All Points

Forever Young

By William Deresiewicz | February 26, 2012


Generations ago, their ancestors seized the land from its native inhabitants. The place is a paradise: abundant beyond wealth and beautiful beyond words. Now they’ve grown lazy and complacent from living off their inheritance. Their authority has collapsed; their children can’t be governed. They wander in the ruined garden, fumbling for what to do.

This is the plot of The Descendants, nominated this year for five Academy Awards, including Best Picture, Best Director (Alexander Payne), and Best Actor (George Clooney). It is also the plot of American history, for which the movie, as I take it, is an allegory. Setting the story on Hawaii—a newer conquest, a fresher paradise—only sharpens the themes.

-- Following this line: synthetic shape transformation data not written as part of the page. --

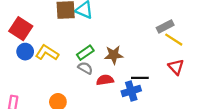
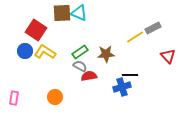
red square: (21, 29) -> (36, 30), moved
yellow line: (174, 40) -> (135, 37), moved, turned -66
red triangle: (176, 67) -> (168, 56), moved
red semicircle: (105, 80) -> (89, 76), moved

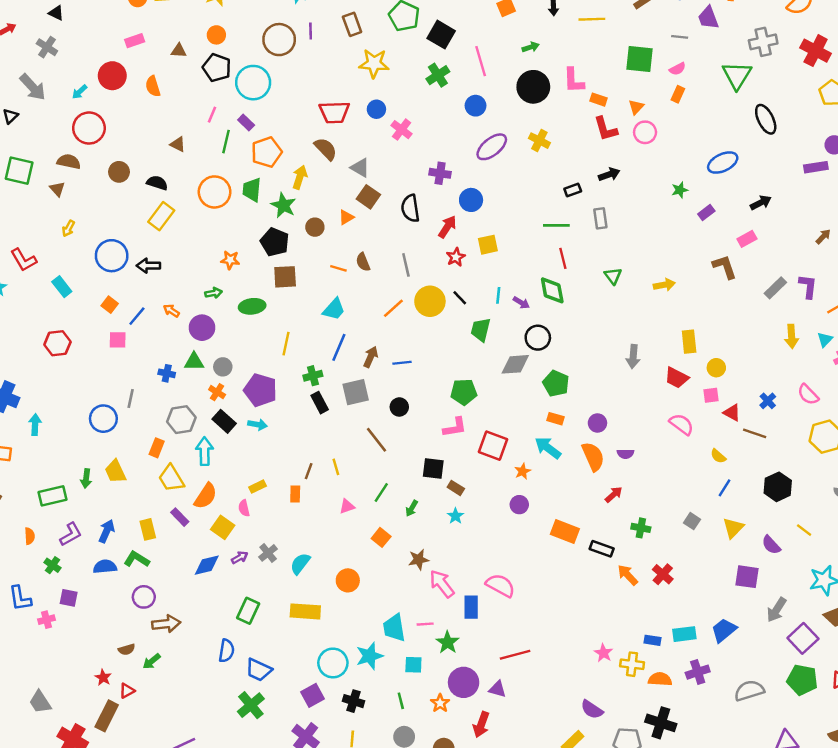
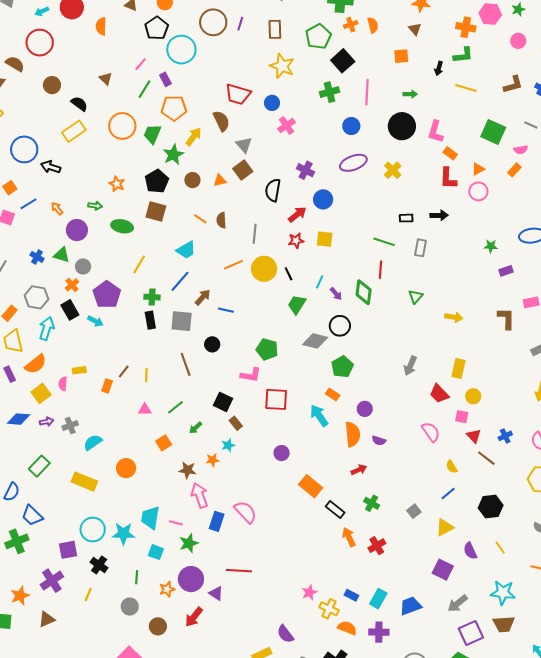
red square: (493, 446) -> (276, 399), turned -35
orange star: (522, 471) -> (213, 460), moved
cyan rectangle: (684, 634) -> (378, 599), turned -72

So does placing it among the King clan, heirs of a princely tract, ripe for purchase and development, on the island of Kauai.

Clooney is Matt King, sole trustee of the property and pretty much the closest thing the family has to an adult. (Beau Bridges’s face—he’s one of the cousins—slack with the flabby hedonism of beach places, says it all.) Not that adulthood amounts to much in the movie’s world. Early on, Matt flies to the Big Island to bring his older daughter, Alex, home from boarding school. She’s breaking curfew when he arrives, drinking with a friend by the tennis courts. An older girl, some kind of dorm counselor (we can’t quite tell if she’s a grown-up or another kid) attempts to impose discipline. But we can hear it in her voice—shrill, constricted, tentative. She knows the girls aren’t going to listen to her, that her threats are empty, that there’s nothing she can do to make them behave.

The scene doubles the main story. Matt’s wife is in a coma. He calls himself the “back-up parent,” though there’s little evidence that she’s been much of a parent, either, and in their daughters’ behavior, plenty of evidence that she hasn’t. Clooney transforms himself, slumping his Cary Grant grace into a stumbling lope, hunching his eyebrows in grim bewilderment. He blunders around in flip-flops and polo shirts, the local version of the Peter Pan outfits we’ve all adopted. Alex and her sister are deeply unimpressed by his efforts to exert control. These are children who sense their parents’ abdication from adult life and respond accordingly. The grown-ups don’t put limits on themselves, so why should they be allowed to place any on them? Who are they to expect to be taken seriously?

Authority, responsibility, sacrifice, discipline, duty, restraint: we no longer know how to value the qualities of adulthood. The very words are ugly to us. We reject them, because we know, deep down, that we aren’t equipped for them. Instead we worship our own ancestors, the so-called “Greatest Generation” (a phrase that didn’t exist until Tom Brokaw invented it in 1998). Assenting to that myth, we sentence ourselves to permanent childhood. To being, precisely, descendants.